| name | performance-patterns |
| description | Detect and fix x86/C/C++ performance patterns from source code or profiling output (perf, VTune, flamegraphs). Invoke when the user asks to optimize, review for performance, or write new SIMD/vectorized code — even without profiling data. Trigger on: serial accumulator loops, narrow SIMD (xmm/ymm that could be ymm/zmm), _mm* intrinsics, HITM/cmpxchg clusters, false sharing, missing restrict or vzeroupper, hot symbol inside a system library (.so) that may have a version gap, or any request to write a fast reduction, dot product, or CPU-dispatched function. Patterns: serial accumulator, TTAS spinlock, SIMD upconversion (zipper), false sharing, per-CPU stats, missing vzeroupper, missing restrict, CPU dispatch, library version upgrade, fast CRC32C (crc32c function name trigger, single-accumulator _mm_crc32 loop, table-lookup CRC32C), known algorithms (Cosine Similarity, Hamming Distance, Jaccard Distance), SIMD sort for numeric primitives (float/double/int32_t/uint32_t/int64_t/uint64_t via x86-simd-sort). |
Performance patterns skill
A growing catalog of well-known code patterns that cause performance problems,
with detection signals and resolution playbooks for each.
How to use this skill
Step 1 — Load the right file for your context
| Context | Read this file |
|---|
| You have profiling output (perf annotate, perf c2c, perf stat, VTune, flamegraph, etc.) | triggers/from-profile.md |
| You are reading existing source code and have no profiling data yet | triggers/from-source.md |
| You are writing new performance-sensitive C/C++ or SIMD code | guidelines/new-code.md |
The trigger files cover all the same patterns; they are separated so you only
load what is relevant. guidelines/new-code.md is a write-time checklist —
load it instead of a trigger file when generating new code, not reviewing it.

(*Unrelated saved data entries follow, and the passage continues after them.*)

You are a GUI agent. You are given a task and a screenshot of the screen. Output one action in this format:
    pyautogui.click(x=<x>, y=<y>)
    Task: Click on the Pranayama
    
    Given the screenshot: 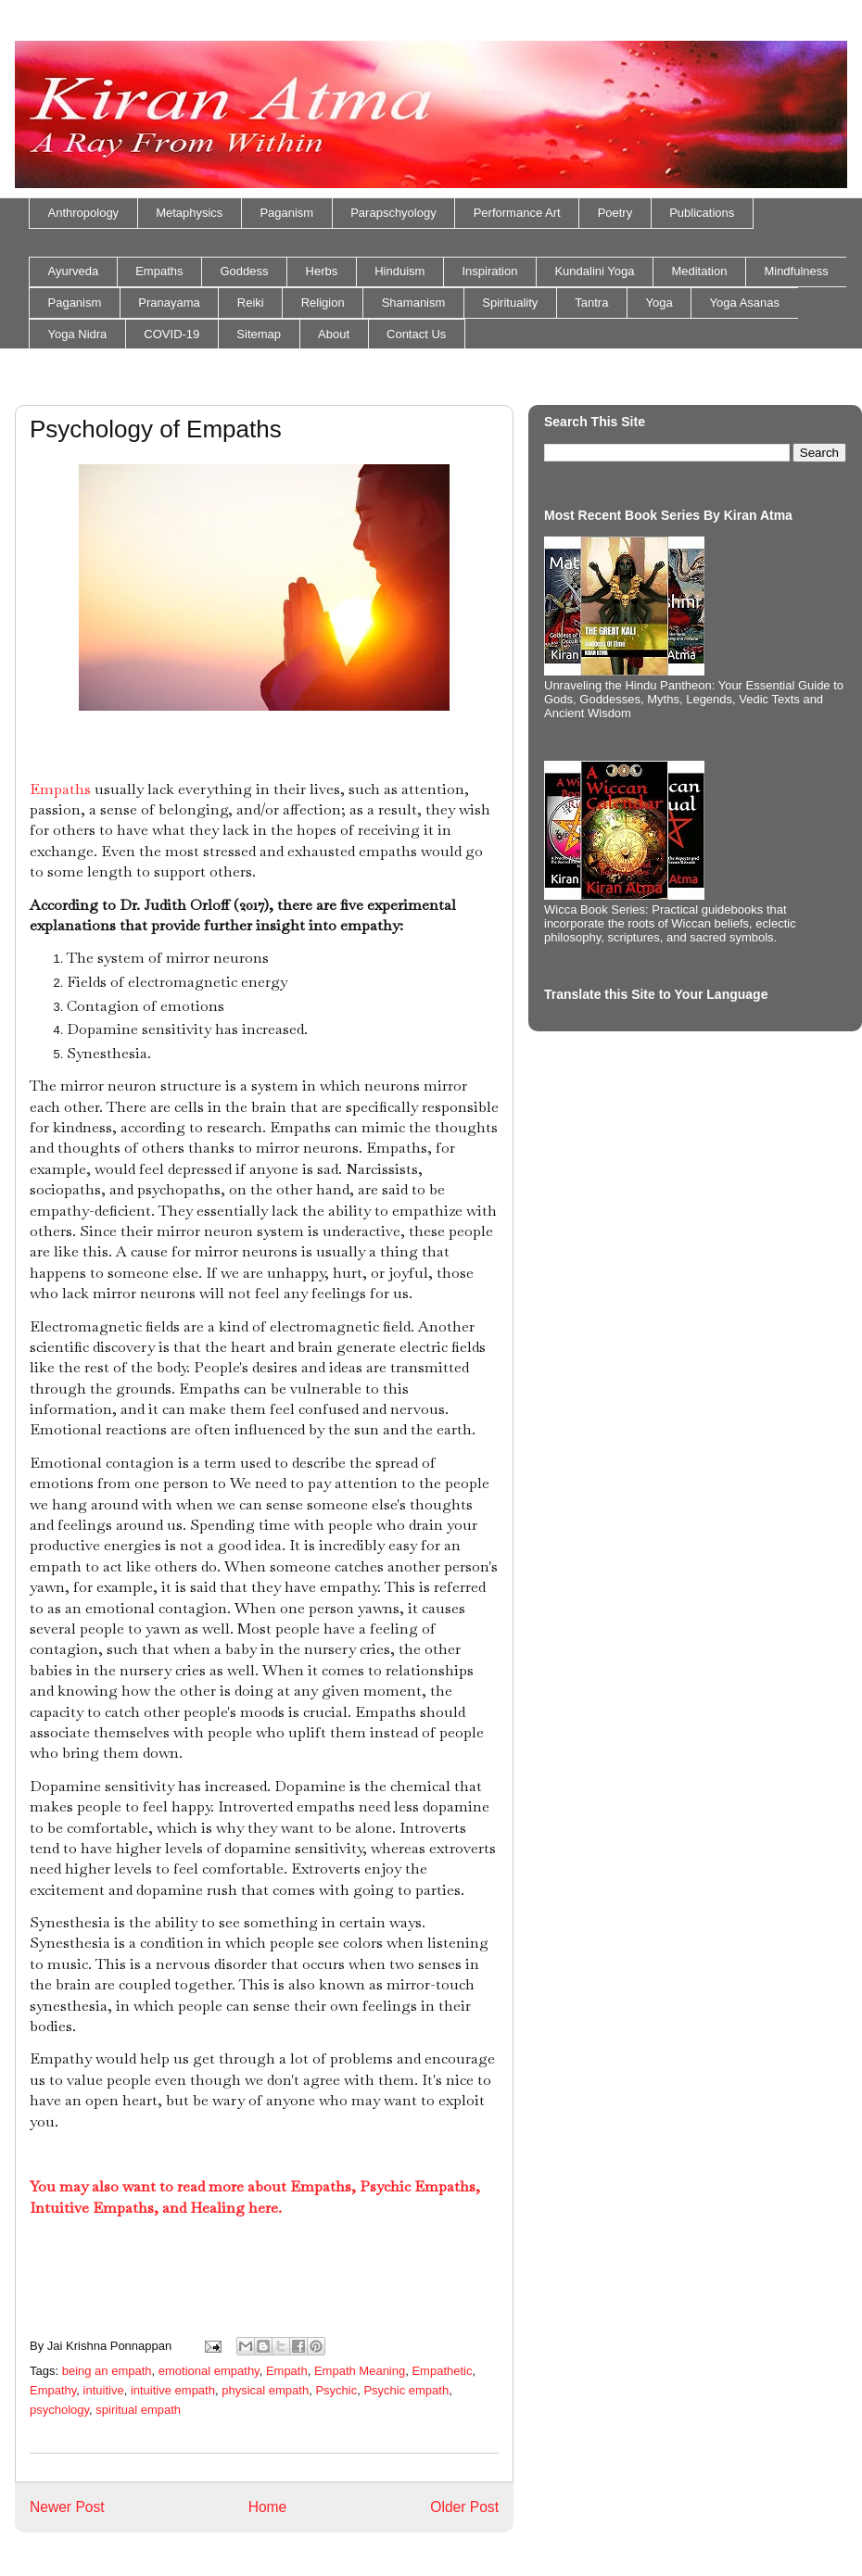 What is the action you would take?
    pyautogui.click(x=168, y=302)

Step 2 — Identify the matching pattern
Each trigger file contains a compact table and brief descriptions — enough to
decide whether the code or profile matches a known pattern.
Step 3 — Read the pattern detail file
When a pattern matches, read the corresponding file from patterns/. Do not
attempt the fix from memory.
Step 4 — Apply the fix and verify
Follow the step-by-step instructions and verification method in the pattern file.
Multiple patterns can co-apply. Check all plausible matches before picking one.
Reusable library modules
These standalone implementation guides are available to any agent working in this
skill, not only when following a specific pattern. Load the relevant file directly
if the capability is needed.
| Module | What it provides |
|---|
library/cpu-dispatch.md | Runtime CPU feature detection and variant selection: target_clones (compiler-driven, plain C/C++) and __builtin_cpu_supports (hand-written variants). Use whenever a function has multiple performance-level implementations that need to be wired together at runtime. |
patterns/simd-upconversion-impl.md | Full step-by-step zipper algorithm for doubling vector register width in asm/intrinsics (SSE→AVX2 or AVX2→AVX-512); AVX-512 accumulator template; post-transformation checklist (CPUID guards, vzeroupper, clobber list). |
patterns/fast-crc32c-impl.md | Drop-in CRC32C library: AVX-512 VPCLMULQDQ fusion (corsix v3s1_s3, 64–97 GB/s), SSE4.2+PCLMULQDQ 3-accumulator (~15–25 GB/s), plain C fallback. Runtime CPU dispatch wrapper included. Use whenever new CRC32C code is needed or an existing implementation is the bottleneck. |